But the Quora question seems to me essentially misguided (as are many positions posited on Quora): Tolkien emphasizes (through the voice of Gandalf) that Sauron’s intentions were to use Smaug in an attack upon Rivendell. Sauron and Smaug were not enemies: they were allies, at least as far as their enmity towards Elves and Men was concerned.


----------



## Olorgando (Dec 30, 2021)

Radaghast said:


> I fail to see what this man and elf, as powerful as they were, could do against a fire-breathing airborne dragon.

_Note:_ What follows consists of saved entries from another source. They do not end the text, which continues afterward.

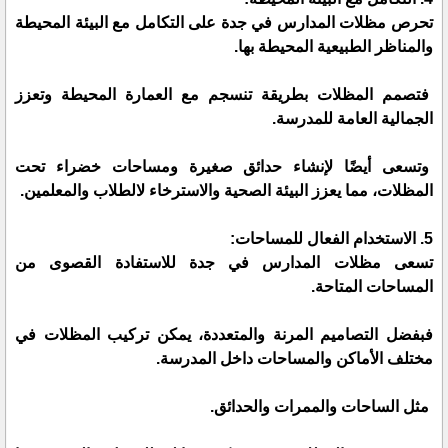
تحرص مظلات المدارس في جدة على التكامل مع البيئة المحيطة
والمناظر الطبيعية المحيطة بها.
فتصمم المظلات بطريقة تنسجم مع العمارة المحيطة وتعزز
الجمالية العامة للمدرسة.
وتسعى أيضًا لإنشاء حدائق صغيرة ومساحات خضراء تحت
المظلات، مما يعزز البيئة الصحية والاسترخاء لالطلاب والمعلمين.
5. الاستخدام الفعال للمساحات:
تسعى مظلات المدارس في جدة للاستفادة القصوى من
المساحات المتاحة.
فبفضل التصاميم المرنة والمتعددة، يمكن تركيب المظلات في
مختلف الأماكن والمساحات داخل المدرسة.
مثل الساحات والممرات والحدائق.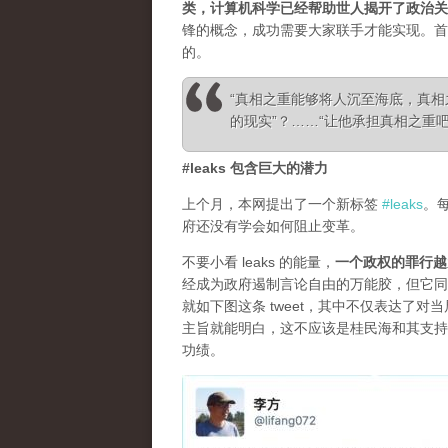
类，计算机科学已经帮助世人揭开了政治关
锋的概念，成功需要大家联手才能实现。首
的。
“真相之重能够将人沉至海底，真
的现实”？……“让他承担真相之重吧！”—— Ale
#leaks 包含巨大的潜力
上个月，本网提出了一个新标签
#leaks
。
府还没有学会如何阻止变革。
不要小看 leaks 的能量，
一个政权的罪行越
经成为政府遏制言论自由的万能胶，但它同
就如下图这条 tweet，其中不仅表达了
主旨就能明白，这不应该是桂民海和其支持
功绩。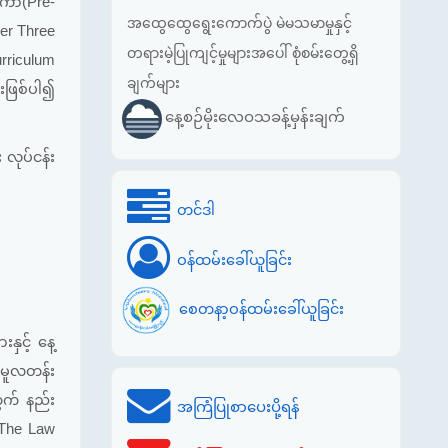
တိကာ(Pre-
အထွေထွေရွေးကောက်ပွဲ မဲမသမာမှုနှင့်
der Three
တရားမဲ့ပြုကျင့်မှုများအပေါ် စုံစမ်းတွေ့ရှိ
urriculum
ချက်များ
းဖြစ်ပါ၍
နေ့စဉ်မိုးလေဝသခန့်မှန်းချက်
လုပ်ငန်း
တင်ဒါ
ဝန်ထမ်းခေါ်ယူခြင်း
စေတနာ့ဝန်ထမ်းခေါ်ယူခြင်း
ှင့် နေ့
ာ မူလတန်း
တွက် နည်း
အကြံပြုစာပေးပို့ရန်
 The Law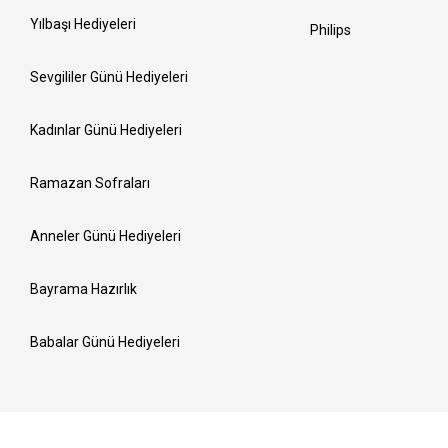
Yılbaşı Hediyeleri
Philips
Sevgililer Günü Hediyeleri
Kadınlar Günü Hediyeleri
Ramazan Sofraları
Anneler Günü Hediyeleri
Bayrama Hazırlık
Babalar Günü Hediyeleri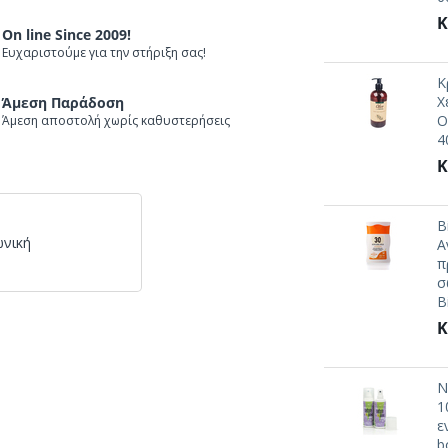
Κ
On line Since 2009!
Ευχαριστούμε για την στήριξη σας!
Κ
Χ
Άμεση Παράδοση
O
Άμεση αποστολή χωρίς καθυστερήσεις
4
Κ
B
ωνική
Α
π
σ
B
Κ
N
1
ε
b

Smaug was killed by Bard the Bowman with a single arrow. Elendil was a Númenórean, whom I would put at least one notch above Bard as a warrior, and there was this bit about the fearsome (hollow) steel bows of the Númenóreans.
In a similar vein, Legolas shot down one of the fell beasts carrying a Nazgûl. I would think Gil-galad would have spotted Smaug's weak spot with his Elven eyes - as would any of his warriors, and any one of them could have shot Smaug down.
I definitely do *not* envision Gil-galad and Elendil in the kind of single-handed combat with Smaug as seems implied in their ultimate confrontation with Sauron.
And I agree with @Alcuin that the whole question is misguided, as are so many hypothetical A vs. B confrontations.


----------



## Radaghast (Dec 30, 2021)

Alcuin said:


> Ancalagon the Black, greatest of all winged dragons, was vanquished by Eärendil, a Half-elf.
> 
> But the Quora question seems to me essentially misguided (as are many positions posited on Quora): Tolkien emphasizes (through the voice of Gandalf) that Sauron’s intentions were to use Smaug in an attack upon Rivendell. Sauron and Smaug were not enemies: they were allies, at least as far as their enmity towards Elves and Men was concerned.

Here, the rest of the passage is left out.